さて、と柚月は頬をパンと叩いて気合を入れる。目標を頭の中で整理し始めた。

(雄一との婚約は回避、家族とは前以上に距離を取って、もしもの時に頼れる味方を作る、東雲の家にも愛着なんてないから跡を継ぐのもお断りよ)

前の人生、美月が雄一の子を孕ったと両親が知った場合何とか醜聞を最低限にしようと奔走しただろう。その皺寄せは必ず柚月に来たはずだ。柚月には無関心な癖に都合の良い時だけ「姉」であることを強要した両親。恐らく思い会う2人を祝福して身を引いた柚月は美月の代わりに美月の婚約者と結婚して東雲を継ぐ、といったそういった筋書きになっていたと思う。想像しただけでゾッとする。何が恐ろしいかと言えば、前の柚月なら両親に頼られたら頷いていたかもしれないことだ。
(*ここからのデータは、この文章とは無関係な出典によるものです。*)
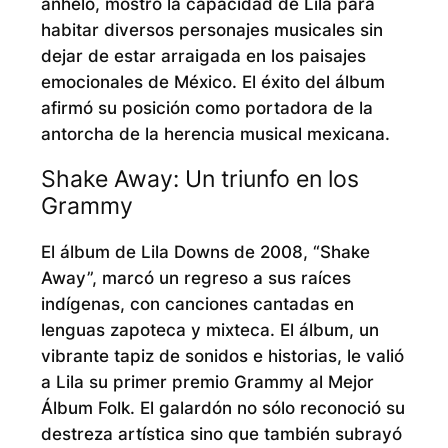
anhelo, mostró la capacidad de Lila para
habitar diversos personajes musicales sin
dejar de estar arraigada en los paisajes
emocionales de México. El éxito del álbum
afirmó su posición como portadora de la
antorcha de la herencia musical mexicana.
Shake Away: Un triunfo en los
Grammy
El álbum de Lila Downs de 2008, “Shake
Away”, marcó un regreso a sus raíces
indígenas, con canciones cantadas en
lenguas zapoteca y mixteca. El álbum, un
vibrante tapiz de sonidos e historias, le valió
a Lila su primer premio Grammy al Mejor
Álbum Folk. El galardón no sólo reconoció su
destreza artística sino que también subrayó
柚月は愛情に飢えていた。両親からの愛が得られないと分かると雄一に依存したが素直に好意を表に出すことが出来ず、雄一から見たら愛想の無い可愛げのない婚約者だったのだろう。だから雄一は柚月を切り捨てた。両親に対しても未練はない。政略結婚だった母と当主だった祖父が立て続けに亡くなると、喪が開けてすぐに義母と再婚した父。元々愛し合っていたのに、家のために引き裂かれた悲劇の2人。両親にとって大事なのは美月だけで、柚月には無関心だった。かつては縋っていたが、今は何も思わない。

せっかく与えられたやり直しの人生は好きな様に生きていくのだ。